Bootstrap
This is a grouped assignment! Please clone your individual bootstrap_implementation
GitHub repo, and work in the .Rmd
file contained within it. Then, once your finished, one member of your group should upload your final implementation to Canvas.
Introduction
We will now derive the probability that a given observation is part of a bootstrap sample. Suppose that our original sample contains \(n\) observations, and wish to obtain a bootstrap sample. Remember that in bootstrap sampling we repeatedly sample/draw with replacement from the original sample until we have a bootstrap sample of size \(n\). As a result, each draw is assumed independent of the next.
Note: if two events \(A\) and \(B\) are independent of each other, then the probability of both events happening is the product of their individual probabilities occurring:
\[\text{Pr}(A \text{ and } B) = \text{Pr}(A) \times \text{Pr}(B)\]
Part 1: “Theory”
Suppose we wish to obtain our first bootstrap sample (which will ultimately be of size \(n\)). Answer the following questions using text (no code necessary, unless using R
as a calculator).
What is the probability that the first bootstrap observation in this sample is not the \(j\)-th observation from the original sample? Justify your answer.
What is the probability that the second bootstrap observation is not the \(j\)-th observation from the original sample?
Argue that the probability that the \(j\)-th observation is not in the bootstrap sample is \((1-1/n)^{n}\).
When \(n = 5\), what is the probability that the \(j\)-th observation is in the bootstrap sample?
When \(n = 100\), what is the probability that the \(j\)-th observation is in the bootstrap sample? Comment on how this relates to the probability you found when \(n = 5\).
When \(n = 1000\), what is the probability that the \(j\)-th observation is in the bootstrap sample? Comment on how this relates to the probability you found when \(n = 100\).
The following plot displays, for each integer value of \(n\) from 1 to 1000, the probability that the \(j\)-th observation is not included in the bootstrap sample. The orange dashed line is at \(y= e^{-1} = 1/e\), and the blue dashed line is at \(y = 1/3\). Note that the x-axis is on the log scale.
Comment on what you observe.
Part 2: Simulation
We will now investigate numerically the probability that a bootstrap sample of size \(n = 100\) contains the \(j\)-th observation.
You will obtain a total of \(B = 10000\) bootstrap samples.
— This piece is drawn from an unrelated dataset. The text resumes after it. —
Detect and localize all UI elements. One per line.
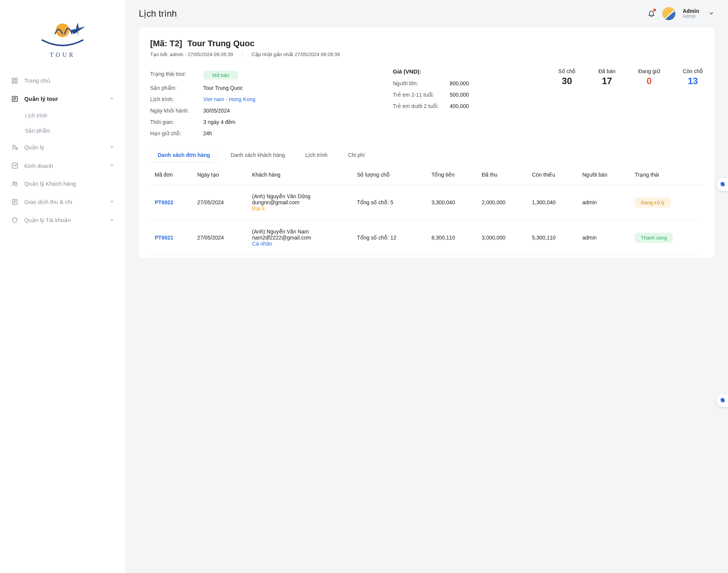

For each bootstrap sample, you should record a:
1 if the fourth observation (i.e. \(j = 4\)) is not contained in the bootstrap sample
0 if the fourth observation is contained in the bootstrap sample
Note: the actual data does not matter in this simulation. We only care about which observations are selected, not the values of the observations themselves.
Then, take the mean of your \(B\) results (which results in a proportion). How does your empirical probability (i.e. simulated proportion) compared to the theory above?
Submission
When finished, make sure to knit + commit + push. One member of your group should upload your final implementation to Canvas. Be sure to include everyone’s names somewhere on the document.